> **TASK TO CARRY OUT**
Copy out each line of the data that holds the string "beste".

[Items listed in a dataset]
════════════════

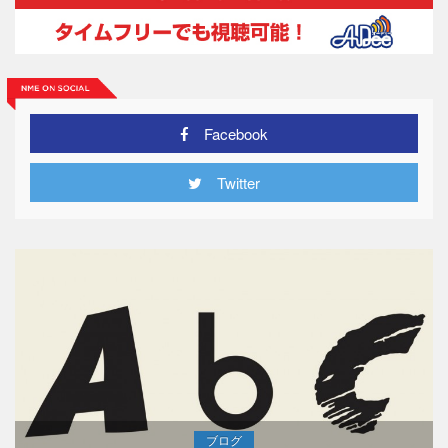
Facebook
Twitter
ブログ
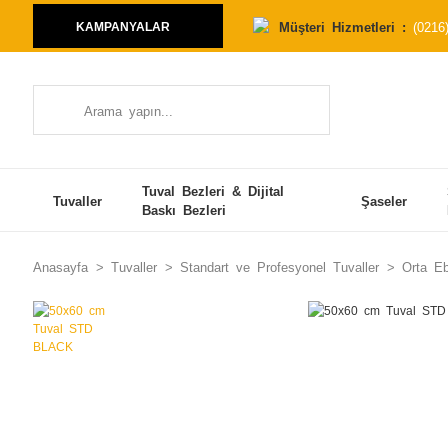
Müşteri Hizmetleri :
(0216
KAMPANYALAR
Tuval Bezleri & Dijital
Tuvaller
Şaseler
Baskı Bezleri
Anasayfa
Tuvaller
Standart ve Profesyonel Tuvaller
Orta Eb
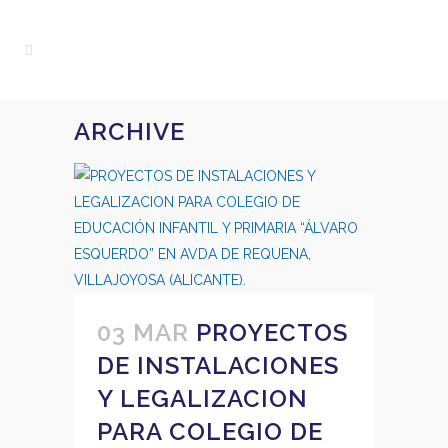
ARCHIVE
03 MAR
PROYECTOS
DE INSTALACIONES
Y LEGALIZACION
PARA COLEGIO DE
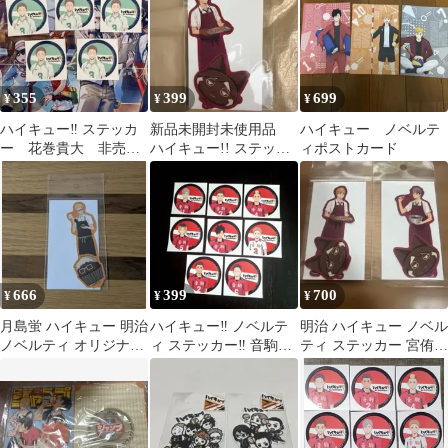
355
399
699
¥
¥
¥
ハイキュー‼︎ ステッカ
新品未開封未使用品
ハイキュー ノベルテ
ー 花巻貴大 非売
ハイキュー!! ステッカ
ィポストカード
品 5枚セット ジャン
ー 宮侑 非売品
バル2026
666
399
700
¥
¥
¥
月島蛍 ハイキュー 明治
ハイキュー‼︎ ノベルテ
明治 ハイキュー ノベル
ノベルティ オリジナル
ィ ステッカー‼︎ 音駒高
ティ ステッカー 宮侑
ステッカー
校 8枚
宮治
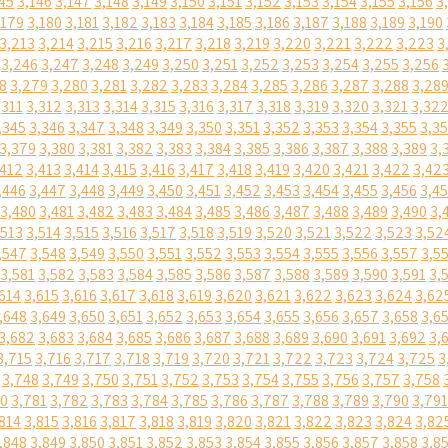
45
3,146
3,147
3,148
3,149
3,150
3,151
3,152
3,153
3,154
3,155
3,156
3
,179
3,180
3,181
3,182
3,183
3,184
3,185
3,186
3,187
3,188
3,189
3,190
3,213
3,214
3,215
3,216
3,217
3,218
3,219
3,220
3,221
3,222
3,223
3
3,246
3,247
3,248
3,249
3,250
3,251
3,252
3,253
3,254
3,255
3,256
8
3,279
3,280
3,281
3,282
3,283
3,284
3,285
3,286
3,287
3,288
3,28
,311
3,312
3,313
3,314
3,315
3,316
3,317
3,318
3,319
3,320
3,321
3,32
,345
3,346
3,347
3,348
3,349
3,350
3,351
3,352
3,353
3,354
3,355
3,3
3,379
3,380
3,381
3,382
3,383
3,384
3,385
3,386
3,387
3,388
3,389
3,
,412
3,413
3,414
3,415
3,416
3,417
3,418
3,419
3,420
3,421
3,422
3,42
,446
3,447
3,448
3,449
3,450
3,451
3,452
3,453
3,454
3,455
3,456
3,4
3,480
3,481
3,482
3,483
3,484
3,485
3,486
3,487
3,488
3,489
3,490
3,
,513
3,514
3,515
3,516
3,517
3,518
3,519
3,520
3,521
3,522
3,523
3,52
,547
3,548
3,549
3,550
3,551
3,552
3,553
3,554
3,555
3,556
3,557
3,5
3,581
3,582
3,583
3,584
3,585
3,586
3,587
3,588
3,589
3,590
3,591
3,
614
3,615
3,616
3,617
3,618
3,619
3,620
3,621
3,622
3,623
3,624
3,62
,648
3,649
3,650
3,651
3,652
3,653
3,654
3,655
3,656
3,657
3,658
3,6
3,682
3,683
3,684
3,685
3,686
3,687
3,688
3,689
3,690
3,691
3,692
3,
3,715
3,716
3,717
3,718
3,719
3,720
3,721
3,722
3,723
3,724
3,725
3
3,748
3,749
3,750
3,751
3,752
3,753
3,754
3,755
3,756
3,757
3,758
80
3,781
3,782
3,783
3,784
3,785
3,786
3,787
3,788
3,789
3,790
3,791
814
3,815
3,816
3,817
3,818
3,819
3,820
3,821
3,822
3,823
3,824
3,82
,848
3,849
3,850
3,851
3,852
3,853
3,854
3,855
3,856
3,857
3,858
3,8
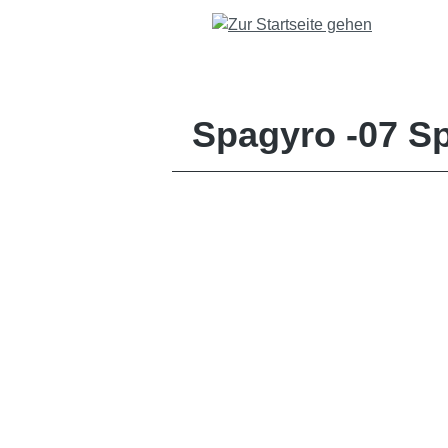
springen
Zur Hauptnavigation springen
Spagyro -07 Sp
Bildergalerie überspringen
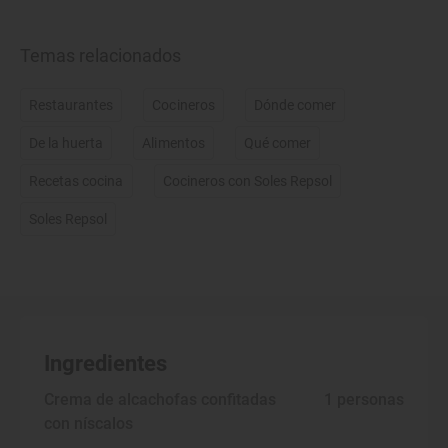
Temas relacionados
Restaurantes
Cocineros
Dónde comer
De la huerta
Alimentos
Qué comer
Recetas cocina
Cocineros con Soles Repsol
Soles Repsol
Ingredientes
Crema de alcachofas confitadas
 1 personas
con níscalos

════════════════

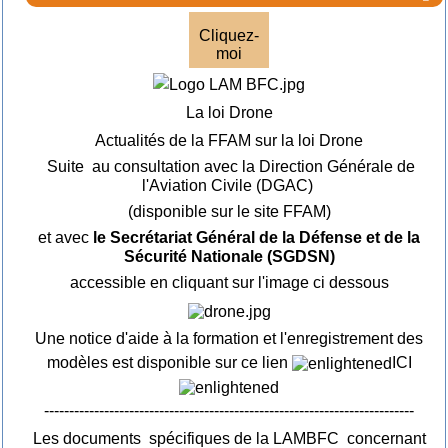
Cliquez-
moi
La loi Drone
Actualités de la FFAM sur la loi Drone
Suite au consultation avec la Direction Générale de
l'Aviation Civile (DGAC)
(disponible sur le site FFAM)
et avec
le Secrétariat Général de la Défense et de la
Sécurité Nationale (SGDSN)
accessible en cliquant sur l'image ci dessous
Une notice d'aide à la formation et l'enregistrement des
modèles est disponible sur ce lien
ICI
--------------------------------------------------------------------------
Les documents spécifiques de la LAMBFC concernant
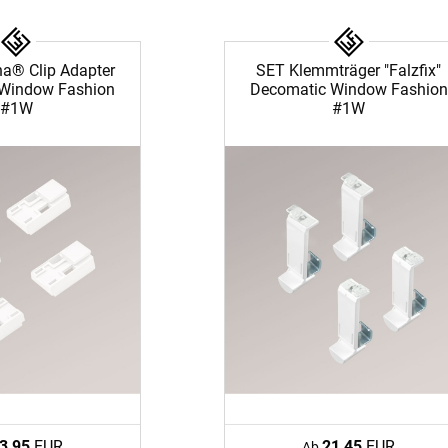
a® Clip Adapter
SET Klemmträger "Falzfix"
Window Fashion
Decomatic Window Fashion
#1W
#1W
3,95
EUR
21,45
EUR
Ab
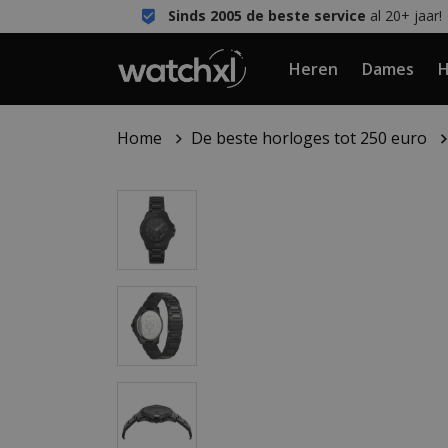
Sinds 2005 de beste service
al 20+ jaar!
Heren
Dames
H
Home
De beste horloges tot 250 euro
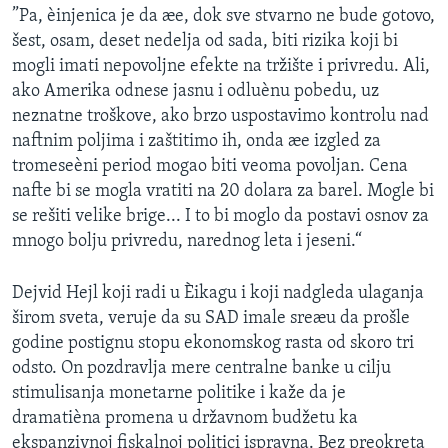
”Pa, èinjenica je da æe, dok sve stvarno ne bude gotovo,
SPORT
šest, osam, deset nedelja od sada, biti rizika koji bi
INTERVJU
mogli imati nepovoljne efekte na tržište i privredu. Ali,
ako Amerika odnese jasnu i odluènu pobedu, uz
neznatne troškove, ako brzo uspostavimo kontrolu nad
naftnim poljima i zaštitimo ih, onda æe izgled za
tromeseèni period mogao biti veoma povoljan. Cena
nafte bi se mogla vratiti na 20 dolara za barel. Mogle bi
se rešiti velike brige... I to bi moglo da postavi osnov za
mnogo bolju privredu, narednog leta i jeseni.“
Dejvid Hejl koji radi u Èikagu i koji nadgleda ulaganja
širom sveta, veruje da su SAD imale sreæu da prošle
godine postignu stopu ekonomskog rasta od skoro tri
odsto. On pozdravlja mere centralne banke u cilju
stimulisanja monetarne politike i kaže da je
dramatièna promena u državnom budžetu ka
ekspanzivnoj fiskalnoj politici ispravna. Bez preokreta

════════════════

> **WRITTEN REPLY**
Sinds 2005 de beste service
De beste horloges tot 250 euro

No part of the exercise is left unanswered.